The old G74 reached its limits much faster when running the latest games. Overall, the GTX 670M cruises ahead of the GTX 560M by around 30%. The current elite (Radeon HD 6990M and GeForce GTX 675M - both about 20% faster) beats the GTX 670M easily.
Passionate gamers should pick a faster notebook or wait for the release of the GeForce GTX 680M/Radeon HD 7970M. The AMD model should be an amazing price-to-performance hit (according to our sources). We will stay on alert.
|Metro 2033 (2010)||41.2||14.1||fps|
|StarCraft 2 (2010)||89.2||49.3||fps|
|Mafia 2 (2010)||91.3||56.1||fps|
|Call of Duty: Black Ops (2010)||118.5||82||fps|
|Crysis 2 (2011)||82.7||29.1||fps|
|Dirt 3 (2011)||100||35.6||fps|
|Deus Ex Human Revolution (2011)||112.7||42.2||fps|
|F1 2011 (2011)||95||39||fps|
|Fifa 12 (2011)||275.3||170.7||fps|
|Batman: Arkham City (2011)||157||138||68||29||fps|
|Battlefield 3 (2011)||47.5||19.7||fps|
|CoD: Modern Warfare 3 (2011)||91.8||57.1||fps|
|The Elder Scrolls V: Skyrim (2011)||59.1||33.1||fps|
|Anno 2070 (2011)||55.4||27.5||fps|
|Alan Wake (2012)||47.8||21.7||fps|
|Mass Effect 3 (2012)||60||53||fps|
3D Vision 2
Technology and Delivery
One of the most important features of the G75 is the optional 3D display. As mentioned before, the display supports 120 Hz and can use Nvidia's 3D Vision to display 3D content. Nvidia's 3D Vision has been around a while and has matured into its second version. The functionality has not changed from when we tested it, so we will only discuss the basic technology of 3D Vision and the minor changes in 3D Vision 2.

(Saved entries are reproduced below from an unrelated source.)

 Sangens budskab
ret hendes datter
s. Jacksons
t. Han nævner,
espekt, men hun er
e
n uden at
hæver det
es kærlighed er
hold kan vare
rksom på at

3D Vision uses the so-called shutter method. This method requires a sensor (integrated in the display), a suitable monitor (supporting 120 Hz) and shutter glasses. The shutter method combines the two half pictures displayed on the panel so fast that the human eye witnesses a 3D effect. Without the glasses, the user can only see a slightly bloated picture.
In comparison to the first generation, Nvidia 3D Vision 2 offers improved shutter glasses (57 grams). The new glasses are bigger and more comfortable to wear. Although 3D Vision is not optimized for people already wearing glasses, the new shutter glasses do lie more snugly on the nose.

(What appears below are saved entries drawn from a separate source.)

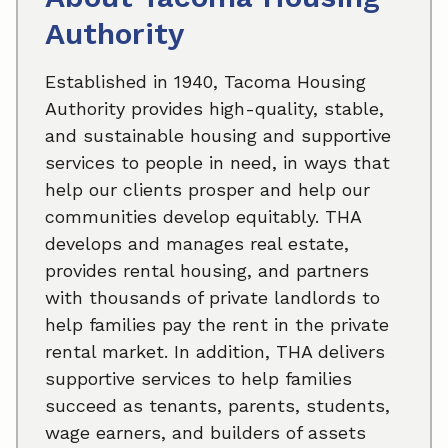
Authority
Established in 1940, Tacoma Housing
Authority provides high-quality, stable,
and sustainable housing and supportive
services to people in need, in ways that
help our clients prosper and help our
communities develop equitably. THA
develops and manages real estate,
provides rental housing, and partners
with thousands of private landlords to
help families pay the rent in the private
rental market. In addition, THA delivers
supportive services to help families
succeed as tenants, parents, students,
wage earners, and builders of assets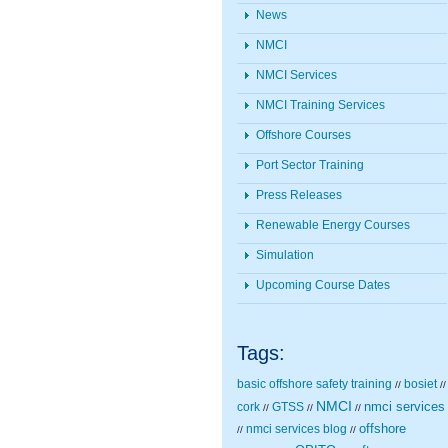
News
NMCI
NMCI Services
NMCI Training Services
Offshore Courses
Port Sector Training
Press Releases
Renewable Energy Courses
Simulation
Upcoming Course Dates
Tags:
basic offshore safety training
bosiet
//
//
NMCI
nmci services
cork
GTSS
//
//
//
nmci services blog
offshore
//
//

The integrated battery (which can be charged using a USB cable) provides power to the glasses and can hold a charge for multiple days of 3D use. The 3D Vision box holds a short manual, a small bag and two swappable nose pieces.
Configuration and Drivers
Ideal: our test model had active 3D Vision from the start. In the "Stereoscopic-3D" menu of the nVidia control panel, a variety of options allow the user to configure 3D Vision: for example, adjust the depth or set the shortcut key.
A compatibility list informs the user how a game performs with 3D Vision. Although Nvidia does not recommend the use of 3D Vision in some games, other games (such as Battlefield 3) boast a "3D Vision Ready“ logo. This insignia guarantees flawless 3D portrayal of the game (the games were optimized for 3D).
The user puts on the 3D Vision glasses and starts the desired game. The level of configuration for 3D Vision varies from game to game. The tips which pop up help notify the user about potential problems caused by activating a feature. Manual optimization of the graphic card makes 3D Vision a delight.
The drop in brightness (caused by the dark glasses) is made up for by the high brightness of the monitor.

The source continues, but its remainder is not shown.